Þrettándinn has some interesting traditions and folklore attached to it, here are the highlights.


See Also: Christmas in Iceland


Yule lads

This Yule Lad likes to rob candles out of children's hands!

Illustration by Haukur Valdimar Pálsson

As we covered on the site the thirteen brothers came down from the mountains one by one, they then also left one by one. This means that on the Last Day of Christmas the thirteenth yule lad, Kertasníkir, heads back to his mother’s cave.

Elves

It is said that Icelandic elves move house at the end of the year. On New Year’s Eve it is tradition to recite a chant inviting them to stay and go as the please, without harming you or your loved ones.

After getting settled in their new abode the elves then party on the 6th of January, as is only right. Back in the day some people would even leave food and wine out for the elves during the night.


See also: Folklore in Iceland


Songs

Many Icelanders sing songs on Þrettándinn.
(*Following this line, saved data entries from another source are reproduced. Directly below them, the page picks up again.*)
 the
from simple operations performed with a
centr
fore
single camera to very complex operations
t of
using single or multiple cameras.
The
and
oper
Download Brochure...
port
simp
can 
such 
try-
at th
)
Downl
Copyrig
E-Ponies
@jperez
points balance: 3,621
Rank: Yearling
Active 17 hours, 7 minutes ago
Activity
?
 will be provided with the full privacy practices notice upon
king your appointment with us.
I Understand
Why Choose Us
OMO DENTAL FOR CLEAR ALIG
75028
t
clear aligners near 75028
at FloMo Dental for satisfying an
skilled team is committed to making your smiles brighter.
These songs often tell the story of elves who trick and tempt humans. For example, the song about Ólafur Liljurós, a human man who is murdered by elves after he declined their offer to live with them and tells them he prefers believing in Christ.

Lights and Bonfires

Fireworks lighting up the sky.

Christmas is a festival of lights for Icelandic people, we use candles and electronic lights to get us through the darkest days of winter. Some people take their Christmas decorations down after Þrettándinn, but many let the lights stay up while the days are still short.
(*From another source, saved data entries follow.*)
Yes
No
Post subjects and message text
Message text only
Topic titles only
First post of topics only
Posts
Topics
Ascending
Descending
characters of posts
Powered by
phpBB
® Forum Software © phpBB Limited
A tradition which adds light and warmth to the last day of Christmas are the annual bonfires, which happen in several places in Reykjavík and across the country. People also illuminate the night sky with fireworks on the 6th of January.


See also: Fireworks in Iceland | New Year’s Eve Photo Gallery


Here is a list of bonfires and celebrations around Reykjavik:

Ægisíða. At 6PM, a group singing and carrying torches will lead people from Melaskóli school to the bonfire at Ægisíða. The bonfire will be lit at 6:30 and a firework display will begin at 6:50. There is also a rumour that a few Yule Lads might drop by on their way to the mountains.

Grafarvogur. The party starts at Gufunesbær recreation centre at 5PM. There will be a chance to buy coco and waffles as well as get your face painted. Right before six, the school orchestra will lead people towards the bonfire which will be set ablaze at 6PM. Firework display is scheduled at 6:30 and a band (and perhaps a few Yule Lads) will keep the party going into the evening.

Grafarholt. From Guðríðarkirkja church, a brass band will lead participants towards the bonfire around 6PM. The bonfire will be lit at 6:30 and there will be a chance to buy some hot coco and kleina (Icelandic twisted doughnut). The firework display is scheduled at 7 and a few Yule Lads had planned on dropping by as well.